**Exercise objective:** Once a line is found to contain "fill", copy it out of the listing.

Records for processing: Begin

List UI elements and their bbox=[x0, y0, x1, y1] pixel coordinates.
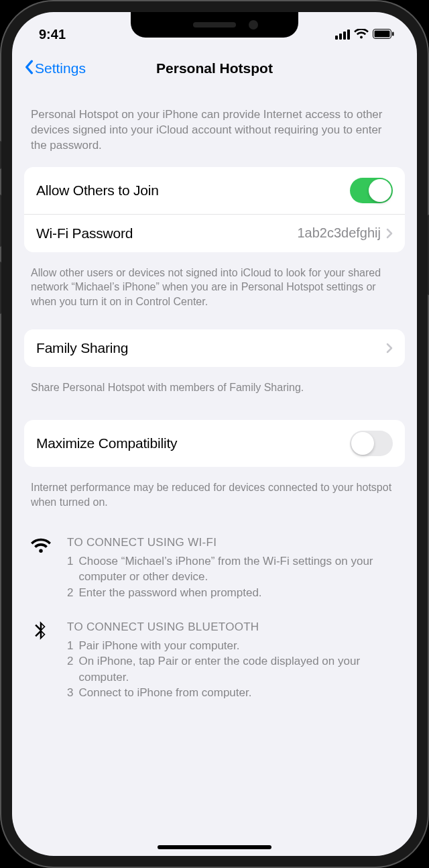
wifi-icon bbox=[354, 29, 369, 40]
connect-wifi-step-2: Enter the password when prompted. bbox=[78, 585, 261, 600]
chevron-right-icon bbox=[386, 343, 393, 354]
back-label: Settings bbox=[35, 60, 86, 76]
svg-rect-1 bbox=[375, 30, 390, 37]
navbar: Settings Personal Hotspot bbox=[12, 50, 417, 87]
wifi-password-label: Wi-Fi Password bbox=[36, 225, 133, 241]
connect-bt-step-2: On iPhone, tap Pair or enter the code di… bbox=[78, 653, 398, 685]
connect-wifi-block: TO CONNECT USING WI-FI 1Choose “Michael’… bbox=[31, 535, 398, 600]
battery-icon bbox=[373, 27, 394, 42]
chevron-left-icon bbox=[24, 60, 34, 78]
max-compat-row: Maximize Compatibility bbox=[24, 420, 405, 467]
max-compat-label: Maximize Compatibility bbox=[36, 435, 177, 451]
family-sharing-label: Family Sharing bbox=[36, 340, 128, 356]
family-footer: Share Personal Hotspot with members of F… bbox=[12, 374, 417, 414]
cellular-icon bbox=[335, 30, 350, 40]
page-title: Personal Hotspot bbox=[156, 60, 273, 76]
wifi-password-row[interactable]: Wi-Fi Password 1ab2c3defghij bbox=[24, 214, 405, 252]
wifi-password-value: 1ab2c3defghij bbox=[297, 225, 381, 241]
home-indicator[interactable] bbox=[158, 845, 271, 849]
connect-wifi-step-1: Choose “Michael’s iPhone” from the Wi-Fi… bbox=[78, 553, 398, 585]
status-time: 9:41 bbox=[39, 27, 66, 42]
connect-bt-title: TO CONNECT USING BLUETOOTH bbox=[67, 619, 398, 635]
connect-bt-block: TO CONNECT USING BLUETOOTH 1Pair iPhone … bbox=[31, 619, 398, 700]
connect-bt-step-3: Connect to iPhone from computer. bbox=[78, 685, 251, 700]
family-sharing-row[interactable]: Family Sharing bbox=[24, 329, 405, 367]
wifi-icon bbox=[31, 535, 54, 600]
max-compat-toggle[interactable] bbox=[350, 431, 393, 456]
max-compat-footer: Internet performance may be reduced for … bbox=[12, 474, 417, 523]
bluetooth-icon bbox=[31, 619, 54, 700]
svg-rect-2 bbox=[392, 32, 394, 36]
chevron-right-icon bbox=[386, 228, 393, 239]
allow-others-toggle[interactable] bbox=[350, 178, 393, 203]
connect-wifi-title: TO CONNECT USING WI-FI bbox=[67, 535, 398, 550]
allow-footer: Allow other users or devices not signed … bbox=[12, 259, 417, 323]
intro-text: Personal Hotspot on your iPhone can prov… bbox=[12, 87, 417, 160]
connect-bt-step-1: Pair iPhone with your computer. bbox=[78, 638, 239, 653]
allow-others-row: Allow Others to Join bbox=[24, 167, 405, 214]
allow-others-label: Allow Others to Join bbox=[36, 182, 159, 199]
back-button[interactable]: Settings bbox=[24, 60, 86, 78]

Records for processing: End
Records for processing: Begin

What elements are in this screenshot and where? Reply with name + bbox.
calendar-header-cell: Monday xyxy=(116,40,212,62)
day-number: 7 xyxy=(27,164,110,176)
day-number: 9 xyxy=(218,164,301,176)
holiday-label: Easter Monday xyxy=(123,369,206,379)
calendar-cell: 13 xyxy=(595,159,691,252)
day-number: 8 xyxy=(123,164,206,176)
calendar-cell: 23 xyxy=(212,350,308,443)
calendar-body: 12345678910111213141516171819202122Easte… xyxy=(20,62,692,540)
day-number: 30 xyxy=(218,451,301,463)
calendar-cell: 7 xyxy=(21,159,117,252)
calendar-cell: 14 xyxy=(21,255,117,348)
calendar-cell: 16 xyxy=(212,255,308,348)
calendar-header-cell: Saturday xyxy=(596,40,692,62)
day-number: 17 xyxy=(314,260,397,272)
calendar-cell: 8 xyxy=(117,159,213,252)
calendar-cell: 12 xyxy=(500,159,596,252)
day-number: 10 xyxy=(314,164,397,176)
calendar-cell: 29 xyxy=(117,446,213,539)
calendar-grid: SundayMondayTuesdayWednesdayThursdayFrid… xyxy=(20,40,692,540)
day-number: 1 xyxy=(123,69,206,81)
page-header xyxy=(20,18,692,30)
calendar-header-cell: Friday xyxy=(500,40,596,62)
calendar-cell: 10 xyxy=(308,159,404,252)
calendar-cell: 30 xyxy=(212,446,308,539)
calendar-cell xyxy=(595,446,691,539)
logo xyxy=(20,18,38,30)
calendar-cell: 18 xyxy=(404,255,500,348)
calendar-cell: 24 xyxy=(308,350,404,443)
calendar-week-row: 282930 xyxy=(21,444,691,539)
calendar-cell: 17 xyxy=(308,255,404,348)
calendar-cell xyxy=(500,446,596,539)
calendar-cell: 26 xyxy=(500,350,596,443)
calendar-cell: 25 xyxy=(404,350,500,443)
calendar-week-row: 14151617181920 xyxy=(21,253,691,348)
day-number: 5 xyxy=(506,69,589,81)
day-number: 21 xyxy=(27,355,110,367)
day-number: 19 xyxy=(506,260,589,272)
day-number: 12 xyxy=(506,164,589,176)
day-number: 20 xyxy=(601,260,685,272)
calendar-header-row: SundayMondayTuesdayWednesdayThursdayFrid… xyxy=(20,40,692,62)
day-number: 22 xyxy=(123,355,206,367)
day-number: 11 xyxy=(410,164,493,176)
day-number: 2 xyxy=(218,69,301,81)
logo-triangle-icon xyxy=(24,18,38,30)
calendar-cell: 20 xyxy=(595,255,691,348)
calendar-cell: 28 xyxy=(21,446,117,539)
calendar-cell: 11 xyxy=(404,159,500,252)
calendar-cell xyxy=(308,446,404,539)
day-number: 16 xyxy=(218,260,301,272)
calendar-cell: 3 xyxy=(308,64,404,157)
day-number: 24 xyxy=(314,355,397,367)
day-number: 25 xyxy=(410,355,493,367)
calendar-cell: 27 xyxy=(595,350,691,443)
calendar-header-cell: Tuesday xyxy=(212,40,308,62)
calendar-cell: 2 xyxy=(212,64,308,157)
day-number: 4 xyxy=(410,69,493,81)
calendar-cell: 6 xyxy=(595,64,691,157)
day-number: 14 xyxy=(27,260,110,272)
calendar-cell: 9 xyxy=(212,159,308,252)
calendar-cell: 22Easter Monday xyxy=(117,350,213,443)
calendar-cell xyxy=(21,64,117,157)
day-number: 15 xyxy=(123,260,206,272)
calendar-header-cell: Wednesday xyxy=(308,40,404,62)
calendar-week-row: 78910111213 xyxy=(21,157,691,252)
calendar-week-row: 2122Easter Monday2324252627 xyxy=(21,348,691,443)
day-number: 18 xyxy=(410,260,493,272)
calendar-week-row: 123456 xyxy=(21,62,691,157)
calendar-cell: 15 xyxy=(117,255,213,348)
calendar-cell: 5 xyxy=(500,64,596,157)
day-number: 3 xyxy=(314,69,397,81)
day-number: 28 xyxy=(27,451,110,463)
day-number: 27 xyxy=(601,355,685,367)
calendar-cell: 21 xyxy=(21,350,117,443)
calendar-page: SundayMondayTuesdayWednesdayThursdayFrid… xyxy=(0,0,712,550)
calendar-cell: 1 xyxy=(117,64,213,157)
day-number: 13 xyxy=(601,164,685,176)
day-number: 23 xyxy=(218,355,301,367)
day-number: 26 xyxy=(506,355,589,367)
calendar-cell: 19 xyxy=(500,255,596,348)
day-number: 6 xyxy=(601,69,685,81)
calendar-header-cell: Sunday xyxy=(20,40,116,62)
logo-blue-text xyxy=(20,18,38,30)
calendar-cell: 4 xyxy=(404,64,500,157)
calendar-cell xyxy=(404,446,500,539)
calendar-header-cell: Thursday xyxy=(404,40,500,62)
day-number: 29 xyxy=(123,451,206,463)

Records for processing: End
Records for processing: Begin

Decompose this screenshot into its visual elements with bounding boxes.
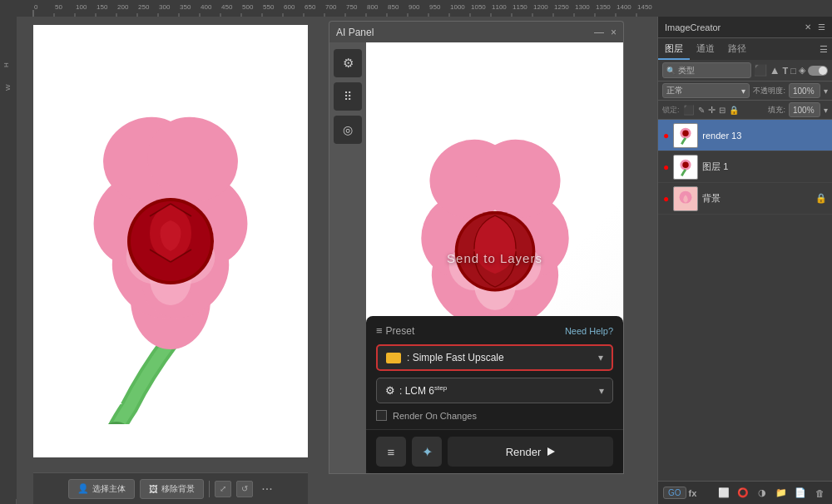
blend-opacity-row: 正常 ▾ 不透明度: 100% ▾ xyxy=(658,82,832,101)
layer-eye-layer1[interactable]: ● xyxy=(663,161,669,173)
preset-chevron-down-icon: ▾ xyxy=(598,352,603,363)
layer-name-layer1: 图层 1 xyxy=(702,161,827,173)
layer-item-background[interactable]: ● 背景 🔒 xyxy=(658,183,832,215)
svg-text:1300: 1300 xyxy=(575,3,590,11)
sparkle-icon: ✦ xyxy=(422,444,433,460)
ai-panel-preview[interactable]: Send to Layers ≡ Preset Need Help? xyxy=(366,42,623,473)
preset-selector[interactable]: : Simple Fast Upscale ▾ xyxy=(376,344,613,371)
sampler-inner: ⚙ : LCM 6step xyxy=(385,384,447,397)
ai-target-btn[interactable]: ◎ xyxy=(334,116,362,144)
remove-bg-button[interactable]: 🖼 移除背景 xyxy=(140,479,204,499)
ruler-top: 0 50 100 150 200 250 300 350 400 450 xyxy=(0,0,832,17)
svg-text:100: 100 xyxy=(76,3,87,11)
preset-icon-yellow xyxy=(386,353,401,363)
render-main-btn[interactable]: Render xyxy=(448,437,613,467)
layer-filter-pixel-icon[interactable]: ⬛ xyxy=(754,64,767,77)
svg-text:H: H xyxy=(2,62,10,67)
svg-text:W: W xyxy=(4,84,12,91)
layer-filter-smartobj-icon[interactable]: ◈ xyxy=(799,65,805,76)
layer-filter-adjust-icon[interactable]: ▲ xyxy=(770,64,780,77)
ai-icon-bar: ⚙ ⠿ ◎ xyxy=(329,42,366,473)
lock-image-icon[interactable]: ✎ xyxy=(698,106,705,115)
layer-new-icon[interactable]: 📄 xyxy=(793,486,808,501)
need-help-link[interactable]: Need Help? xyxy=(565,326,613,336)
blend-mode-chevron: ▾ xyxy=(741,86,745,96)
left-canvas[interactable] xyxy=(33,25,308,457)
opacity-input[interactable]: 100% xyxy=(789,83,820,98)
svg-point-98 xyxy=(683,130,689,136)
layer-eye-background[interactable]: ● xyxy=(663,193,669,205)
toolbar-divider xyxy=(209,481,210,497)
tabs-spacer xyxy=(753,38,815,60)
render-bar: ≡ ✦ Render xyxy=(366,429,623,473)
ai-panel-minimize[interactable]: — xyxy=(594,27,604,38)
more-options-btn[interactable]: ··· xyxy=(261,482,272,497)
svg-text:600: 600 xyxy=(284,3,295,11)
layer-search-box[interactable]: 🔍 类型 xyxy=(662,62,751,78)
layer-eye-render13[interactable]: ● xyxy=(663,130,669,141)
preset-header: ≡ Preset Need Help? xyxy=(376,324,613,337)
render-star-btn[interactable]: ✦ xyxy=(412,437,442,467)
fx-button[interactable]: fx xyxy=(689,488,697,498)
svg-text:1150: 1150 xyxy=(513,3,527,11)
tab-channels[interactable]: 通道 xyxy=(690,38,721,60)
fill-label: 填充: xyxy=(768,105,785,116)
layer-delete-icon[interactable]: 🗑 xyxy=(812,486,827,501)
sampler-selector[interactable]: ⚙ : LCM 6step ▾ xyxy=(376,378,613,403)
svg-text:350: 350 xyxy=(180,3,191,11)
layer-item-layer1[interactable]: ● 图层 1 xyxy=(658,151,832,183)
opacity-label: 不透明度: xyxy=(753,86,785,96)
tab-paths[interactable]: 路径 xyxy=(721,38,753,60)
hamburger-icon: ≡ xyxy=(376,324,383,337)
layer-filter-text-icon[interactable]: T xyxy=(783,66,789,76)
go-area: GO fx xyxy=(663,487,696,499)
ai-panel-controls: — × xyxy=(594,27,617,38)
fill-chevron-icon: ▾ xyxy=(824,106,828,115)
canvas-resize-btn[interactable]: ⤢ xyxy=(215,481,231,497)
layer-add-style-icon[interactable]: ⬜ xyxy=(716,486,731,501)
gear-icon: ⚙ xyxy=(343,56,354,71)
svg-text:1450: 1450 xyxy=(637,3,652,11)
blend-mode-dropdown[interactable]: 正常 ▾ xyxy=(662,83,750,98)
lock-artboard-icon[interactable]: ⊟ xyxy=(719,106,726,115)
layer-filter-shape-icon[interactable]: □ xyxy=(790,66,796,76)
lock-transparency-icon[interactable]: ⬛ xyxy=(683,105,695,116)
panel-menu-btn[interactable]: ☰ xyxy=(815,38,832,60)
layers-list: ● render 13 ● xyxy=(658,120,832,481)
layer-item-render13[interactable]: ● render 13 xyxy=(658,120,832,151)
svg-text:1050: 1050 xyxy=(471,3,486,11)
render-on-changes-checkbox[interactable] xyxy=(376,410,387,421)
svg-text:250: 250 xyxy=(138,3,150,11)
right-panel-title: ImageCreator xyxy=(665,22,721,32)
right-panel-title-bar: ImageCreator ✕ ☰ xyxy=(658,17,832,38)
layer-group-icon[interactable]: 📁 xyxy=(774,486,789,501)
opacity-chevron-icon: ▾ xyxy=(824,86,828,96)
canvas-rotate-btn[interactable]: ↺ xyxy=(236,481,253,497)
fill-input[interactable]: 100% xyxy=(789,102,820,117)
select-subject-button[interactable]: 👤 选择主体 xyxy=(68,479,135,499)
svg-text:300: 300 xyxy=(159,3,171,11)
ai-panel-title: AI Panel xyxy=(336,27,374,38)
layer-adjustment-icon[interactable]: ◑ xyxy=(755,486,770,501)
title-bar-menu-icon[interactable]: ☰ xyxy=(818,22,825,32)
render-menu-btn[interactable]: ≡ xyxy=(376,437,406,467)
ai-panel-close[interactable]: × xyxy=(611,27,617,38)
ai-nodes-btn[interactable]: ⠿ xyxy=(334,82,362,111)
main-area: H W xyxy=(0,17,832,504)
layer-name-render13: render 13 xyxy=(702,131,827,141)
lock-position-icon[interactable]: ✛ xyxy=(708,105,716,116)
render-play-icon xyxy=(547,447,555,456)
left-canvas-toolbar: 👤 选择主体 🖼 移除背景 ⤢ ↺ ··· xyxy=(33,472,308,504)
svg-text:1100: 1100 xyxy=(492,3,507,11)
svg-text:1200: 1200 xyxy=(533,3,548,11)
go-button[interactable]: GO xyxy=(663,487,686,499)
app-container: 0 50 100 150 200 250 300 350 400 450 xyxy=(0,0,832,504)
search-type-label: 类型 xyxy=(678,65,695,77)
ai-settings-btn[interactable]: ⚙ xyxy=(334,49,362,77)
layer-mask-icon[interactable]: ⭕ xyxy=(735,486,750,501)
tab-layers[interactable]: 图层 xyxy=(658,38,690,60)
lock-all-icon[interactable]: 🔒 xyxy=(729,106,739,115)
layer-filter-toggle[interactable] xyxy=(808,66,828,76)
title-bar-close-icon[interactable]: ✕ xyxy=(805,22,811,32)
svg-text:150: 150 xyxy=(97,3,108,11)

Records for processing: End

**Output:**
fill-label: 填充: xyxy=(768,105,785,116)
fill-chevron-icon: ▾ xyxy=(824,106,828,115)
fill-input[interactable]: 100% xyxy=(789,102,820,117)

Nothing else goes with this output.